Troisièmement, le renforcement de la coopération en matière de sécurité non traditionnelle. L'un des aspects majeurs de la sécurité mondiale au XXIe siècle est l'importance croissante des éléments de sécurité non traditionnels. Le changement climatique, l'intelligence artificielle et la coopération spatiale sont sans conteste les plus importants dans ce domaine. La Chine et la Russie peuvent surmonter les difficultés actuelles de la gouvernance de la sécurité traditionnelle et étendre l'influence internationale de leurs initiatives en matière de sécurité en renforçant leur coopération avec les pays du Sud sur le changement climatique, en consolidant conjointement la gouvernance internationale de la sécurité dans les domaines technologiques émergents tels que l'intelligence artificielle, en prévenant et en gérant les risques potentiels pour la sécurité, et en défendant l'ordre international de l'espace extra-atmosphérique fondé sur le droit international, tout en s'opposant à la militarisation de l'espace et à la course aux armements.

Perspectives d'avenir : des acteurs à la structure

La convergence de l'Initiative de sécurité mondiale de la Chine et de l'Initiative de sécurité eurasienne de la Russie doit également tenir compte de l'évolution future des trois questions suivantes :

Premièrement, la transformation des alliances traditionnelles. On ne saurait ignorer l'influence toujours considérable des alliances de sécurité traditionnelles fondées sur la coopération militaire. L'«OTANisation» de la région indo-pacifique en est un exemple typique. Par conséquent, tout en élaborant un nouveau modèle de relations entre grandes puissances, la Chine et la Russie devraient également coopérer pour garantir la sécurité dans leurs régions voisines. Elles peuvent mettre en pratique les principes fondamentaux de leurs nouvelles initiatives de sécurité en approfondissant leur modèle d'interaction fondé sur «la non-alliance, la non-confrontation et le non-ciblage de toute tierce partie».

Deuxièmement, l'influence des États-Unis. Il faut reconnaître que les États-Unis demeurent la première puissance mondiale. De nombreux pays, notamment en Europe, entretiennent des liens étroits et complexes avec les États-Unis. Le Partenariat transatlantique continuera d'avoir un impact significatif sur la sécurité eurasienne. Par conséquent, la mise en œuvre de nouvelles initiatives de sécurité exige toujours une analyse approfondie du rôle complexe des États-Unis, tout en s'efforçant d'atténuer ses éventuels effets négatifs.

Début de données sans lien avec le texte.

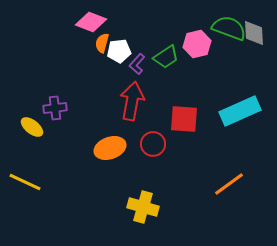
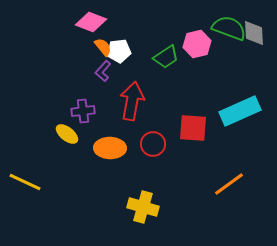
orange semicircle: moved 1 px right, 4 px down; rotated 126 degrees clockwise
purple L-shape: moved 34 px left, 7 px down
purple cross: moved 28 px right, 3 px down
red square: moved 9 px right, 9 px down
yellow ellipse: moved 35 px right, 7 px down
orange ellipse: rotated 20 degrees clockwise
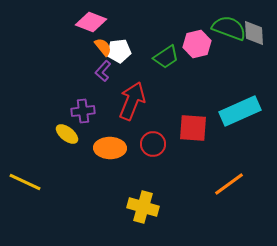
red arrow: rotated 12 degrees clockwise
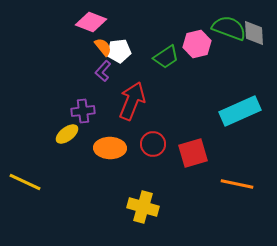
red square: moved 25 px down; rotated 20 degrees counterclockwise
yellow ellipse: rotated 75 degrees counterclockwise
orange line: moved 8 px right; rotated 48 degrees clockwise
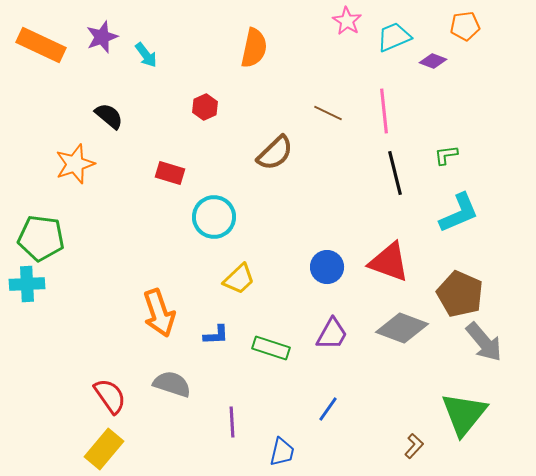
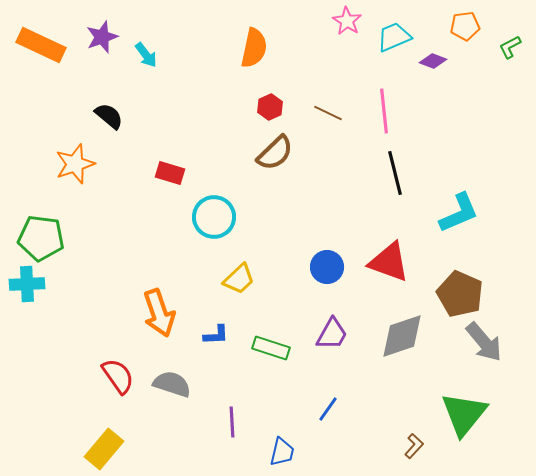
red hexagon: moved 65 px right
green L-shape: moved 64 px right, 108 px up; rotated 20 degrees counterclockwise
gray diamond: moved 8 px down; rotated 39 degrees counterclockwise
red semicircle: moved 8 px right, 20 px up
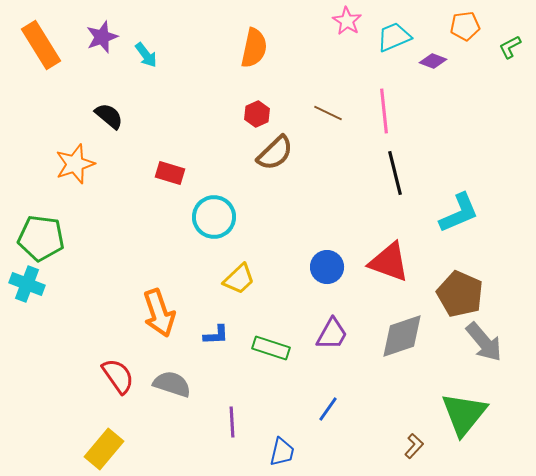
orange rectangle: rotated 33 degrees clockwise
red hexagon: moved 13 px left, 7 px down
cyan cross: rotated 24 degrees clockwise
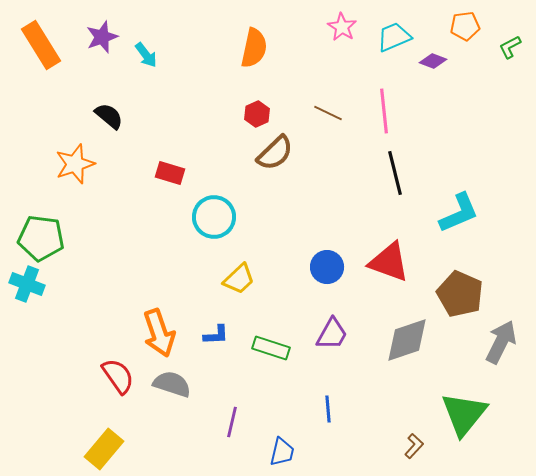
pink star: moved 5 px left, 6 px down
orange arrow: moved 20 px down
gray diamond: moved 5 px right, 4 px down
gray arrow: moved 17 px right; rotated 114 degrees counterclockwise
blue line: rotated 40 degrees counterclockwise
purple line: rotated 16 degrees clockwise
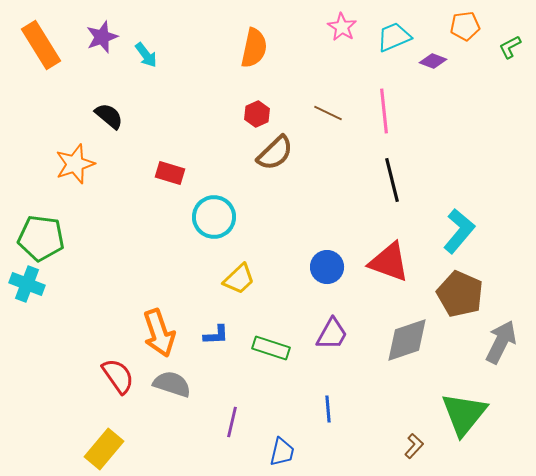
black line: moved 3 px left, 7 px down
cyan L-shape: moved 18 px down; rotated 27 degrees counterclockwise
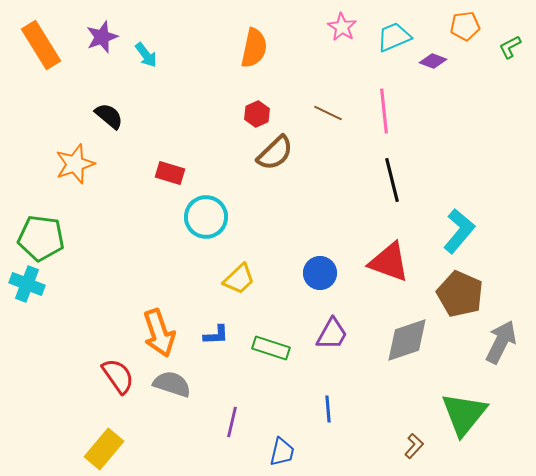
cyan circle: moved 8 px left
blue circle: moved 7 px left, 6 px down
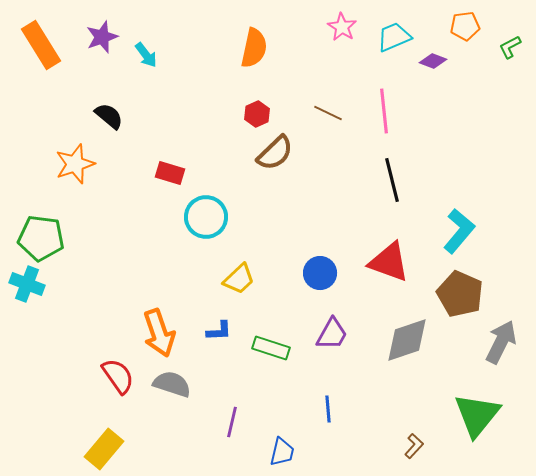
blue L-shape: moved 3 px right, 4 px up
green triangle: moved 13 px right, 1 px down
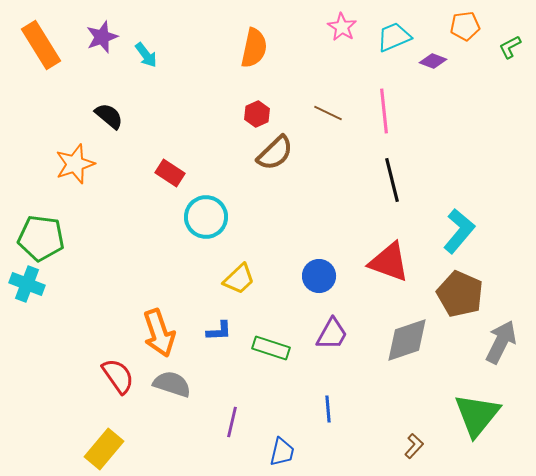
red rectangle: rotated 16 degrees clockwise
blue circle: moved 1 px left, 3 px down
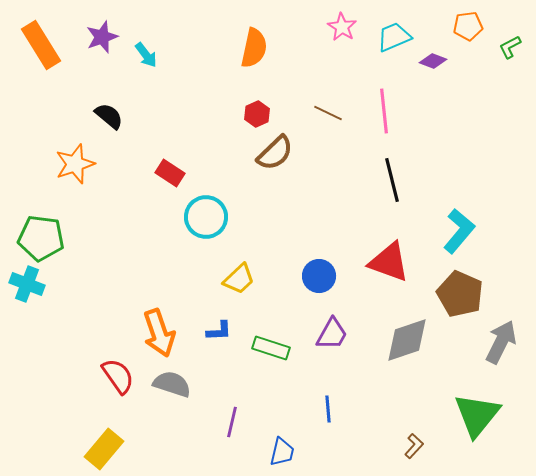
orange pentagon: moved 3 px right
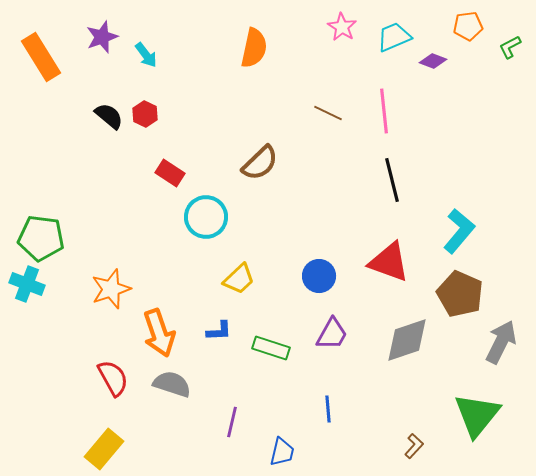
orange rectangle: moved 12 px down
red hexagon: moved 112 px left; rotated 10 degrees counterclockwise
brown semicircle: moved 15 px left, 10 px down
orange star: moved 36 px right, 125 px down
red semicircle: moved 5 px left, 2 px down; rotated 6 degrees clockwise
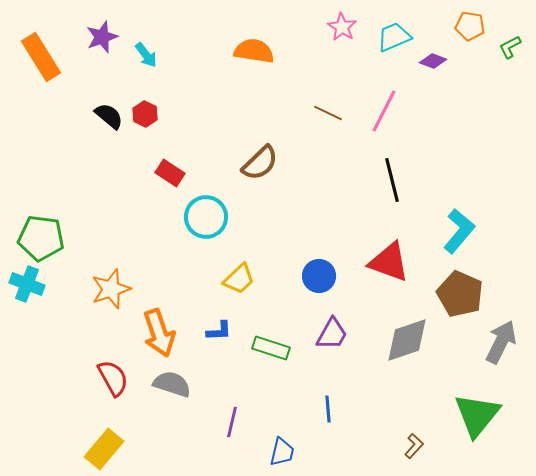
orange pentagon: moved 2 px right; rotated 16 degrees clockwise
orange semicircle: moved 3 px down; rotated 93 degrees counterclockwise
pink line: rotated 33 degrees clockwise
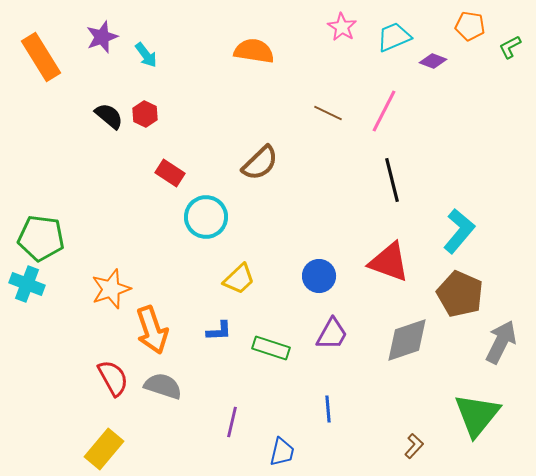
orange arrow: moved 7 px left, 3 px up
gray semicircle: moved 9 px left, 2 px down
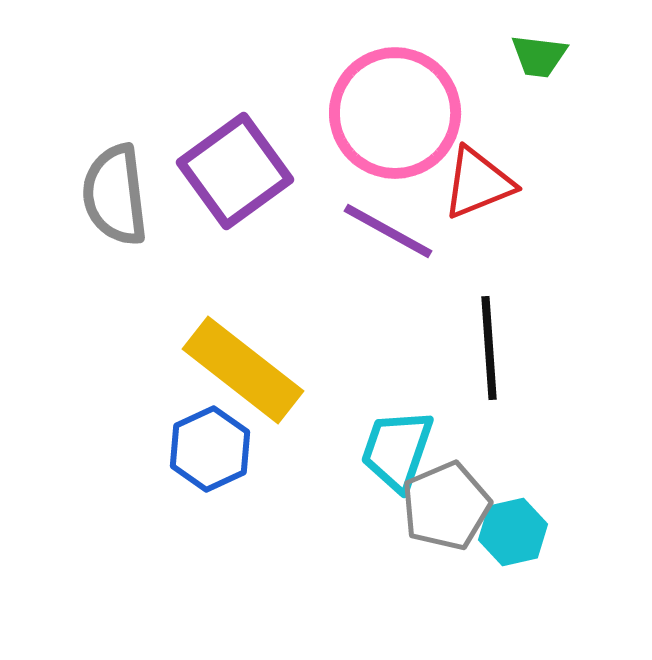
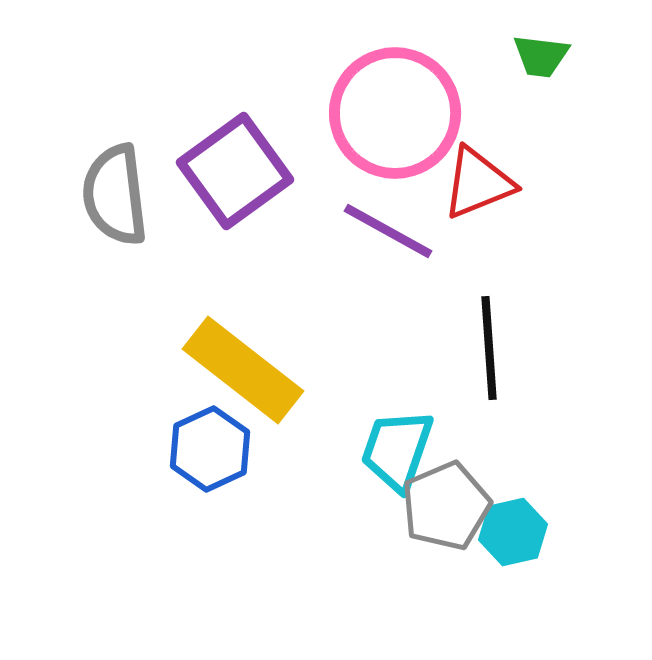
green trapezoid: moved 2 px right
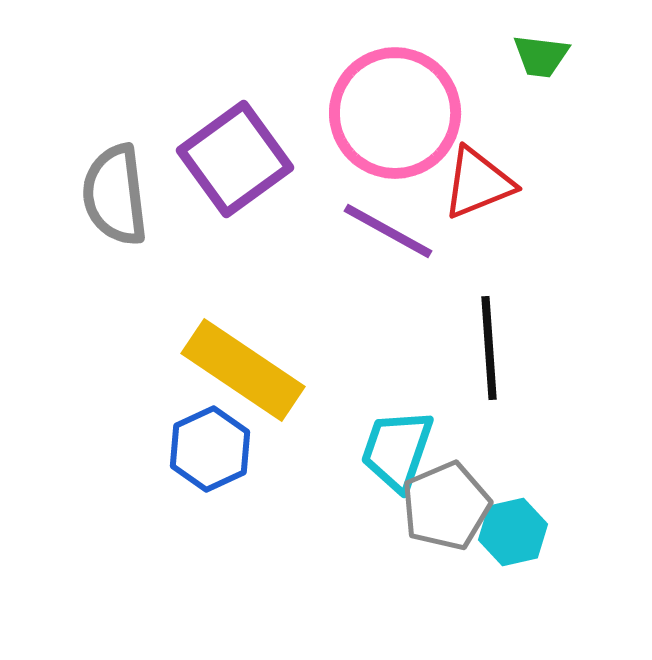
purple square: moved 12 px up
yellow rectangle: rotated 4 degrees counterclockwise
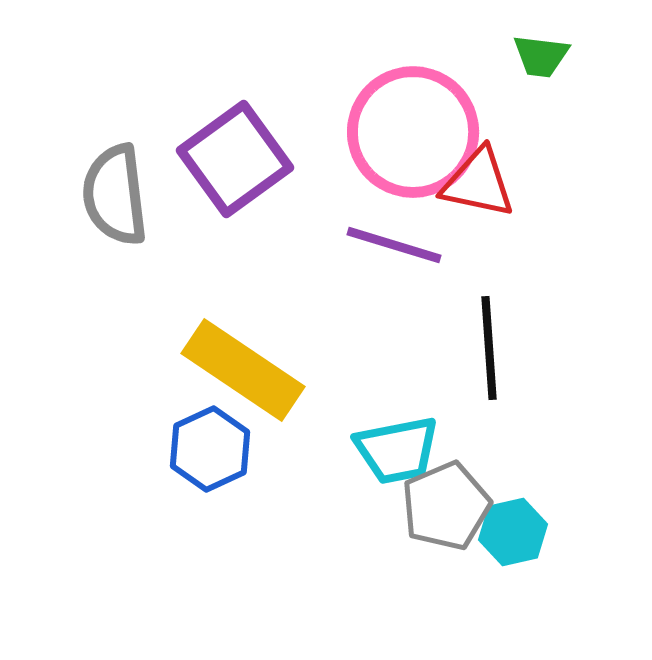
pink circle: moved 18 px right, 19 px down
red triangle: rotated 34 degrees clockwise
purple line: moved 6 px right, 14 px down; rotated 12 degrees counterclockwise
cyan trapezoid: rotated 120 degrees counterclockwise
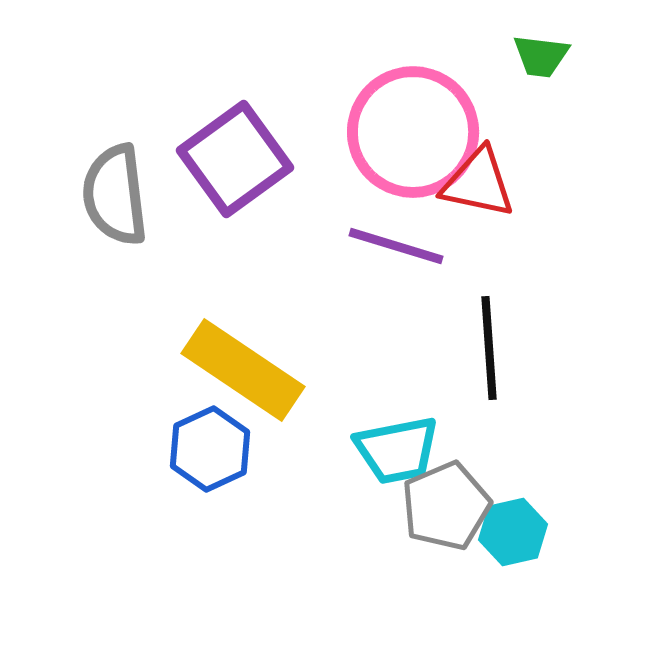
purple line: moved 2 px right, 1 px down
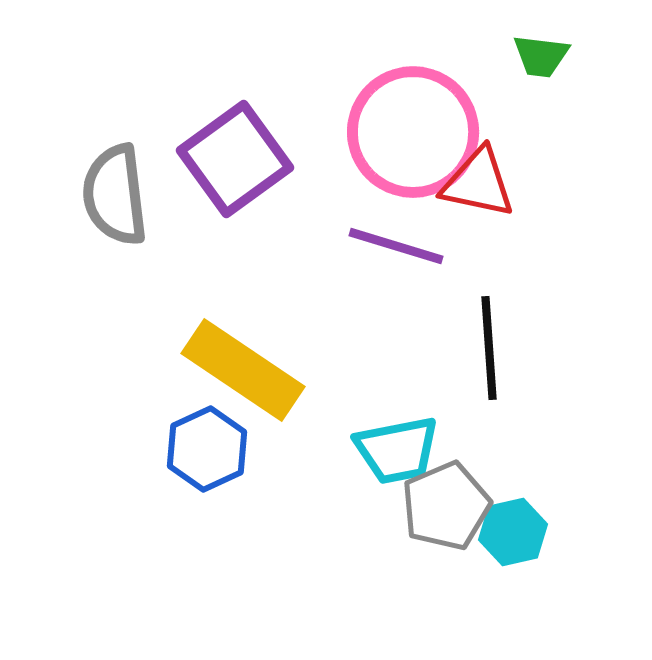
blue hexagon: moved 3 px left
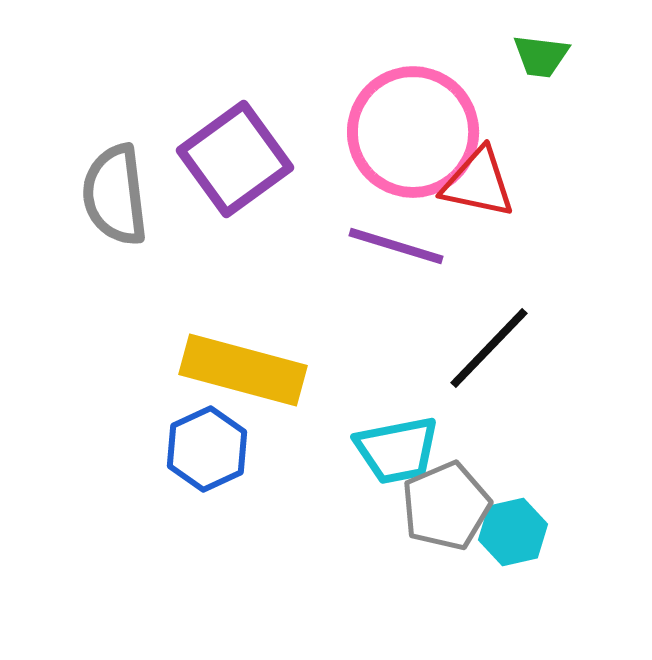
black line: rotated 48 degrees clockwise
yellow rectangle: rotated 19 degrees counterclockwise
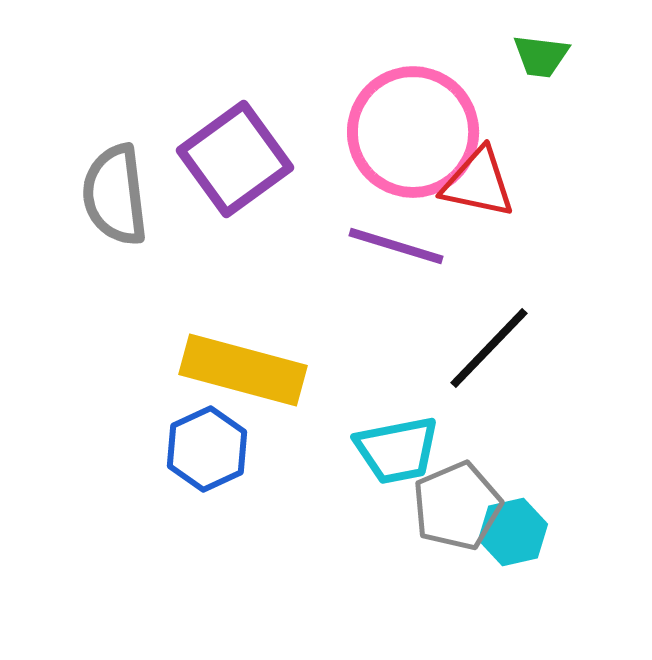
gray pentagon: moved 11 px right
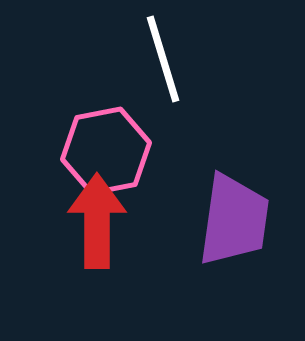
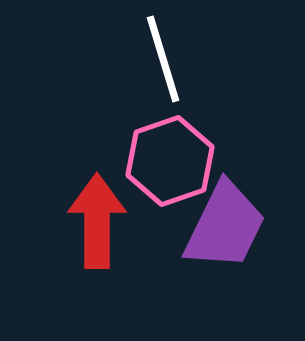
pink hexagon: moved 64 px right, 10 px down; rotated 8 degrees counterclockwise
purple trapezoid: moved 9 px left, 6 px down; rotated 18 degrees clockwise
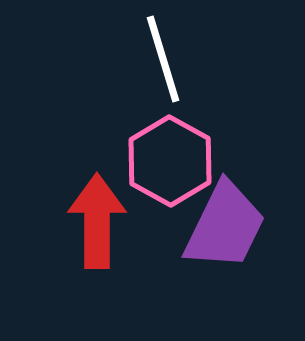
pink hexagon: rotated 12 degrees counterclockwise
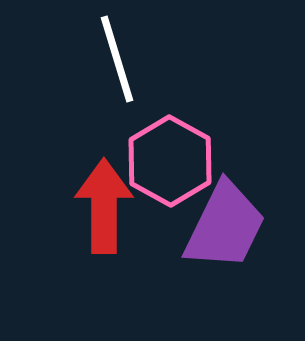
white line: moved 46 px left
red arrow: moved 7 px right, 15 px up
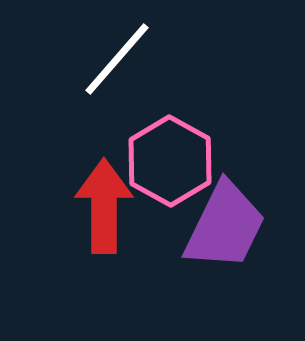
white line: rotated 58 degrees clockwise
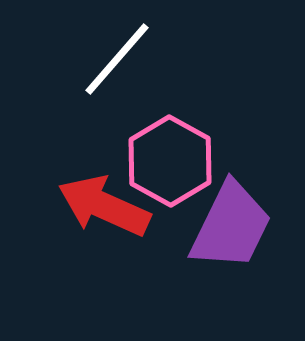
red arrow: rotated 66 degrees counterclockwise
purple trapezoid: moved 6 px right
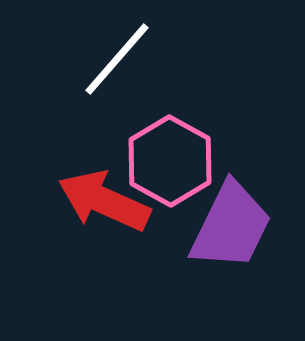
red arrow: moved 5 px up
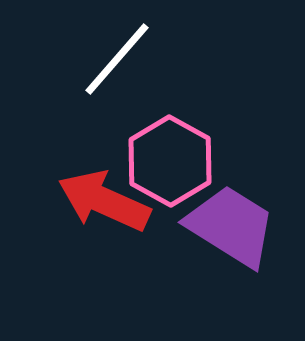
purple trapezoid: rotated 84 degrees counterclockwise
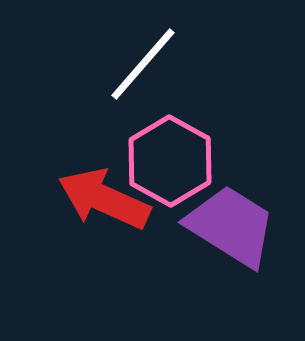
white line: moved 26 px right, 5 px down
red arrow: moved 2 px up
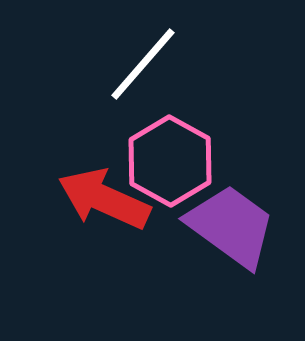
purple trapezoid: rotated 4 degrees clockwise
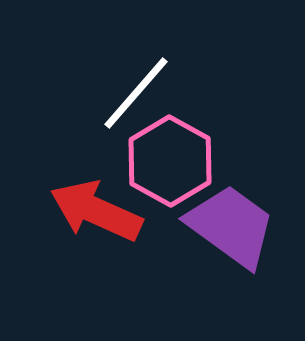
white line: moved 7 px left, 29 px down
red arrow: moved 8 px left, 12 px down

Troisièmement, la structure anarchique des relations internationales. La théorie occidentale des relations internationales considère l'absence d'un gouvernement mondial comme la condition fondamentale qui régit les relations entre États. De fait, le manque de confiance mutuelle continue d'affecter profondément le développement géopolitique de l'Eurasie. L'objectif ultime de l'Initiative pour la sécurité mondiale et de l'Initiative pour la sécurité eurasienne devrait être d'atténuer les défis posés par cet environnement anarchique en établissant un système de coopération plus large. Le succès de cette entreprise constituerait une contribution fondamentale au développement global des relations internationales.